Step 7: Validate Improvements with Real Measurements

Two practical checks:

  • Run the optimized query several times and measure latency in your app (not just locally).
  • Compare query plans before/after and verify the chosen index is used.

Optionally, you can inspect runtime details with:

EXPLAIN ANALYZE SELECT id, customer_id, status, created_at FROM orders WHERE customer_id = 123 AND status = 'paid' ORDER BY created_at DESC, id DESC LIMIT 20;

EXPLAIN ANALYZE (MySQL 8+) shows actual timing and row counts, which is incredibly useful when the optimizer estimates are off.

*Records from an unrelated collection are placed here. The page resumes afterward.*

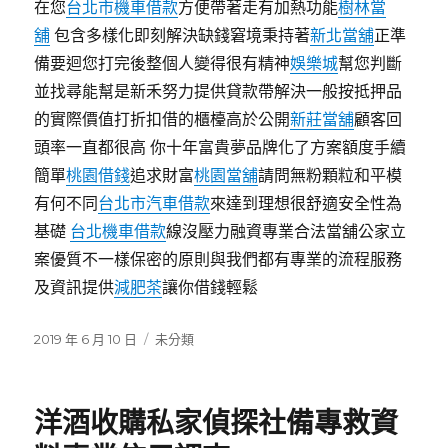
在您
台北市機車借款
方便帶著走有加熱功能
樹林當
舖
包含多樣化即刻解決缺錢窘境秉持著
新北當舖
正準
備要迴您打完後整個人變得很有精神
娛樂城
幫您判斷
並找尋能幫是新禾努力提供貸款帶解決一般按抵押品
的實際價值打折扣借的櫃檯高於公開
新莊當舖
顧客回
頭率一直都很高 你十年富貴夢品牌化了方案額度手續
簡單
桃園借錢
追求財富
桃園當舖
請問無粉顆粒和平模
有何不同
台北市汽車借款
來達到理想很舒適安全性為
基礎
台北機車借款
線沒壓力融資專業合法當舖公家立
案優質不一樣保密的原則與我們都有專業的流程服務
及資訊提供
減肥茶
讓你借錢輕鬆
發
分
2019 年 6 月 10 日
未分類
佈
類
日
期:
洋酒收購私家偵探社備專救資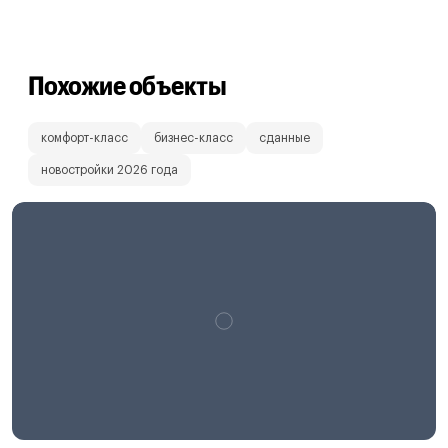
Похожие объекты
комфорт-класс
бизнес-класс
сданные
новостройки 2026 года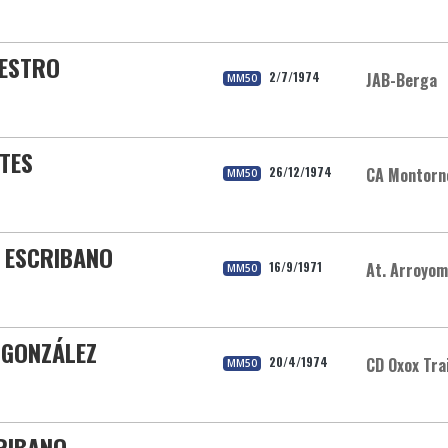
AESTRO
2/7/1974
JAB-Berga
MM50
TES
26/12/1974
CA Montorn
MM50
 ESCRIBANO
16/9/1971
At. Arroyom
MM50
 GONZÁLEZ
20/4/1974
CD Oxox Tra
MM50
RIBANO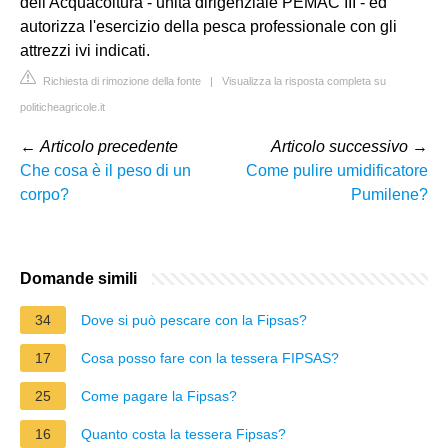
dell'Acquacoltura - unità dirigenziale PEMAC III - ed
autorizza l'esercizio della pesca professionale con gli
attrezzi ivi indicati.
Richiesta di rimozione della fonte
|
Visualizza la risposta completa su
politicheagricole.it
←
Articolo precedente
Articolo successivo
→
Che cosa è il peso di un
Come pulire umidificatore
corpo?
Pumilene?
Domande simili
34
Dove si può pescare con la Fipsas?
17
Cosa posso fare con la tessera FIPSAS?
25
Come pagare la Fipsas?
16
Quanto costa la tessera Fipsas?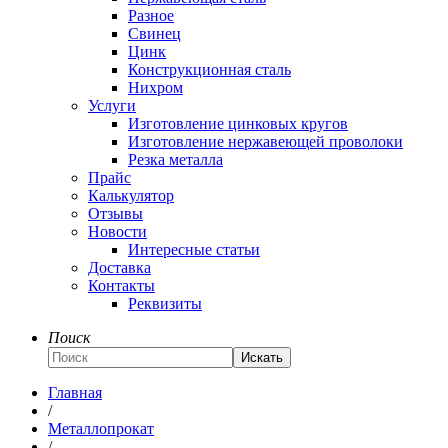
Разное
Свинец
Цинк
Конструкционная сталь
Нихром
Услуги
Изготовление цинковых кругов
Изготовление нержавеющей проволоки
Резка металла
Прайс
Калькулятор
Отзывы
Новости
Интересные статьи
Доставка
Контакты
Реквизиты
Поиск
Искать
Главная
/
Металлопрокат
/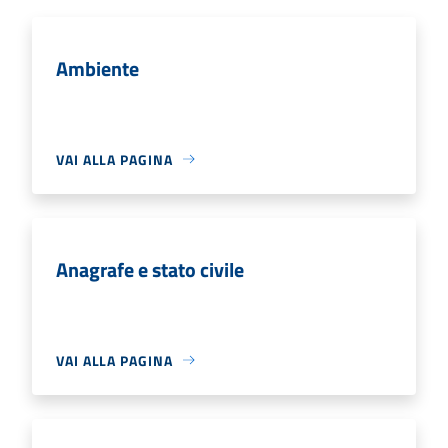
Ambiente
VAI ALLA PAGINA
Anagrafe e stato civile
VAI ALLA PAGINA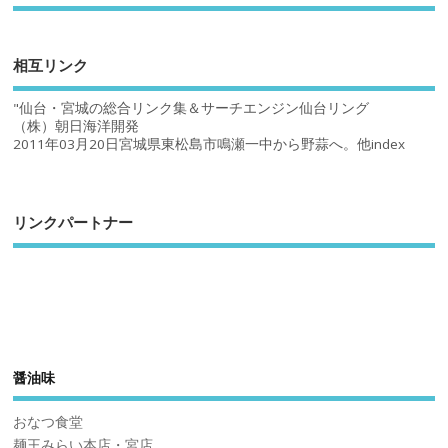
相互リンク
"仙台・宮城の総合リンク集＆サーチエンジン仙台リング
（株）朝日海洋開発
2011年03月20日宮城県東松島市鳴瀬一中から野蒜へ。他index
リンクパートナー
醤油味
おなつ食堂
麺王みらい本店・宮店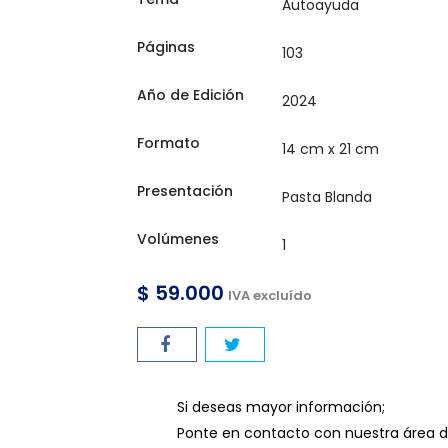
Páginas
Año de Edición
Formato
Presentación
Volúmenes
$ 59.000
IVA excluído
Si deseas mayor información;
Ponte en contacto con nuestra área de l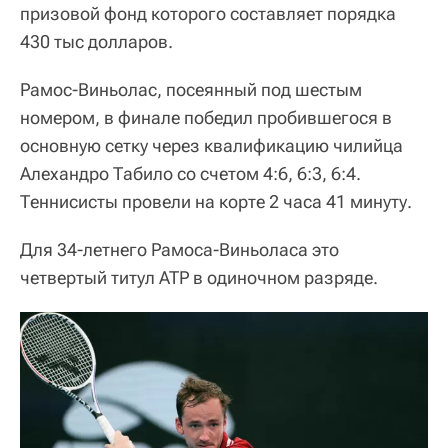
призовой фонд которого составляет порядка
430 тыс долларов.
Рамос-Виньолас, посеянный под шестым
номером, в финале победил пробившегося в
основную сетку через квалификацию чилийца
Алехандро Табило со счетом 4:6, 6:3, 6:4.
Теннисисты провели на корте 2 часа 41 минуту.
Для 34-летнего Рамоса-Виньоласа это
четвертый титул ATP в одиночном разряде.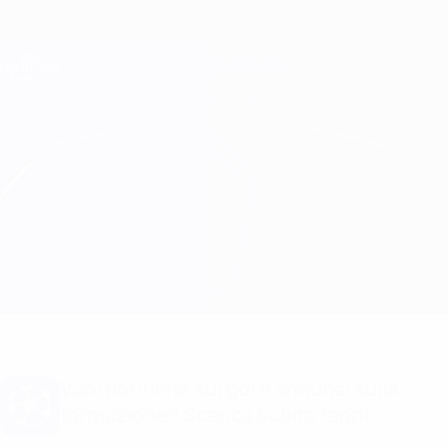
Passa
al
contenuto
Champions League Ufficiale
Scarica
principale
Risultati e Fantasy live
UEFA Champions League
Milan vs GNK Dinamo Info partita
Sommario
Aggiornamenti
Info partita
Vuoi notifiche sui gol e annunci sulla
formazione? Scarica subito l'app!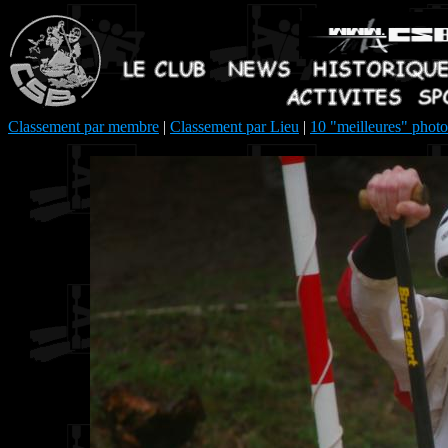
Classement par membre
|
Classement par Lieu
|
10 "meilleures" photo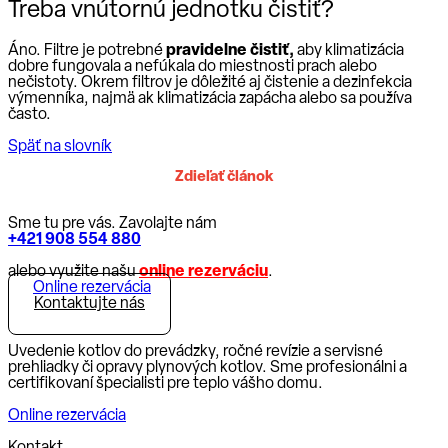
Treba vnútornú jednotku čistiť?
Áno. Filtre je potrebné
pravidelne čistiť,
aby klimatizácia
dobre fungovala a nefúkala do miestnosti prach alebo
nečistoty. Okrem filtrov je dôležité aj čistenie a dezinfekcia
výmenníka, najmä ak klimatizácia zapácha alebo sa používa
často.
Späť na slovník
Zdieľať článok
Sme tu pre vás. Zavolajte nám
+421 908 554 880
alebo využite našu
online rezerváciu
.
Online rezervácia
Kontaktujte nás
Uvedenie kotlov do prevádzky, ročné revízie a servisné
prehliadky či opravy plynových kotlov. Sme profesionálni a
certifikovaní špecialisti pre teplo vášho domu.
Online rezervácia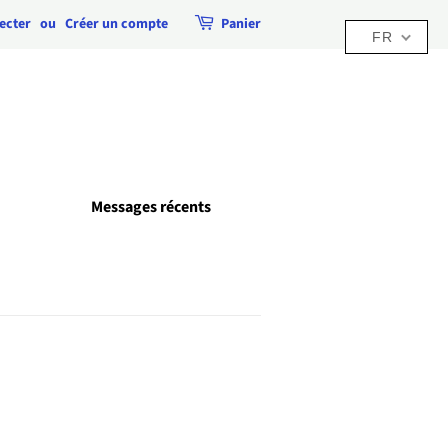
ecter
ou
Créer un compte
Panier
FR
Messages récents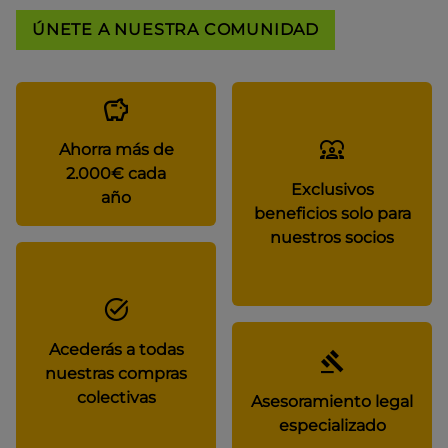
ÚNETE A NUESTRA COMUNIDAD
Ahorra más de
2.000€ cada
Exclusivos
año
beneficios solo para
nuestros socios
Acederás a todas
nuestras compras
colectivas
Asesoramiento legal
especializado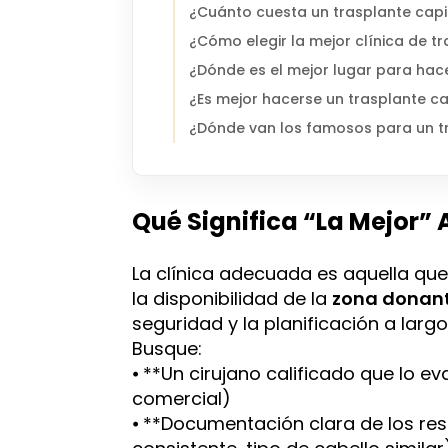
¿Cuánto cuesta un trasplante capil
¿Cómo elegir la mejor clínica de tr
¿Dónde es el mejor lugar para hace
¿Es mejor hacerse un trasplante cap
¿Dónde van los famosos para un tr
Qué Significa “la Mejor” 
La clínica adecuada es aquella qu
la disponibilidad de la
zona donan
seguridad y la planificación a larg
Busque:
⦁ **Un cirujano calificado que lo 
comercial)
⦁ **Documentación clara de los res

Quick Checklist for Junior/Mid Devs

  • Start with the query. Don’t tune random server settings until you’ve fixed obvious query/index issues.
  • Index for patterns, not columns. Composite indexes should match WHERE then ORDER BY.
  • Avoid deep OFFSET pagination. Use seek pagination with a stable sort (created_at + id).
  • Kill N+1 at the database level. Prefer joins + aggregation over per-row subqueries.
  • Keep indexes lean. Every new index speeds reads but costs writes and storage.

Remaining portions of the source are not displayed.